12. KW – STOP – sei dir BEWUSST

Überall um uns herum wir erzählt und uns weisgemacht, jeder andere außer wir selbst wüsste, was gut und richtig für uns ist. Sei es nun ein Schönheits-, Gesundheits- oder Fitnesswahn.

Sind es die Fleischerzeugnisse, mit denen die Menschen hinters Licht geführt werden, oder die Aufdrucke von zerstörten Körperteilen auf Zigarettenschachteln. Alle diese Dinge zielen auf Angst, Angst in uns, nicht gut genug zu sein so wie wir sind.

Angst vor GOTT nicht gut genug zu sein für seine Liebe.

Doch wie viel dieser Liebe geben wir uns selbst? Wie viel bewusstes Handeln ist da in uns? Wie viel Illusion, mit vermeintlich gesunder Ernährung oder jeder Menge Sport die unseren Körper zusätzlich schindet.

Das für mich richtige Maß ist wichtig.

Wenn ich in meinem Herzen davon überzeugt bin fünf Liegestütze am Tag sind anstrengend, dafür lieber eine Stunde durch den Wald laufe, ist das für mich gut, doch nicht für jeden anderen empfehlenswert.

Wenn ich für mich in meinem Herzen erkenne, ich schränke meinen Fleischkonsum ein, oder ich esse von nun an kein Fleisch mehr, ist das für mich gut, doch jeder um mich herum findet die für ihn passenden Nährstoffe in einem anderen Lebensmittel.

Wenn ich mir vollkommen bewusst darüber bin, das mein Körper das Heim meiner Seele ist, ich ihn solange als möglich hier gebrauchen möchte, kenne ich die Möglichkeiten, wie ich ihn für mich gesund erhalte, kann ich für mich entscheiden, wann ich was esse, trinke, tue, um mich wohl zu fühlen.

Der ganze alltägliche Stress, den ich mir selber mache, wird durch die kleinen Dinge, die ich vielleicht aus meinem Ego heraus ändern will noch verstärkt. Ich will noch besser im Job sein, noch besser in der Partnerschaft, noch bessere Gesundheit, und noch mehr Geld. All das übt Druck auf mich aus.

Ich bin letztlich nur eine kleine verlorene Seele auf der Suche nach Zuwendung von GOTT. Jedoch vergesse ich in der Suche nach möglichen „guten Taten“ dass die Liebe zu mir mein einziges Mittel ist, die Liebe von GOTT zu erfahren.

GOTT liebt mich einfach weil ich bin.
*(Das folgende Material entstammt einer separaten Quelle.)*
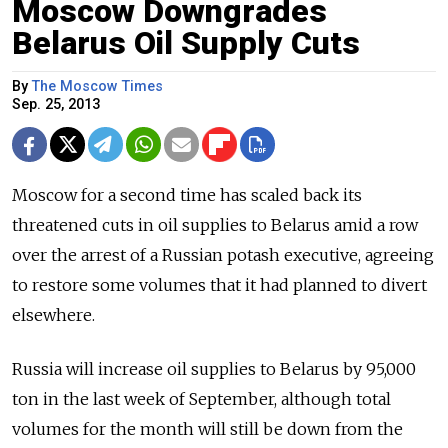
Moscow Downgrades
Belarus Oil Supply Cuts
By
The Moscow Times
Sep. 25, 2013
Moscow for a second time has scaled back its
threatened cuts in oil supplies to Belarus amid a row
over the arrest of a Russian potash executive, agreeing
to restore some volumes that it had planned to divert
elsewhere.
Russia will increase oil supplies to Belarus by 95,000
ton in the last week of September, although total
volumes for the month will still be down from the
Also fange ich doch an, mich zu lieben, wie ich bin.

Ich bin hier und esse jetzt ein Stück Fleisch. Danke.

Ich bin hier und esse mein Gemüse. Danke.

Ich bin hier und arbeite meine Arbeit. Danke.

Ich bin hier und genieße meine Freizeit. Danke.

Ich bin hier und ich bin ehrlich mit mir selbst. Danke.

Bist du Mitschwimmer – Gegen-den-Strom-Schwimmer oder Freischwimmer? … erzähle uns davon – möglicher weise schwimmen wir dann gemeinsam …

Mögen alle Wesen sich an die Liebe in ihrem Herzen erinnern und wieder glücklich sein.

In Liebe. Deine Sirut Sabine.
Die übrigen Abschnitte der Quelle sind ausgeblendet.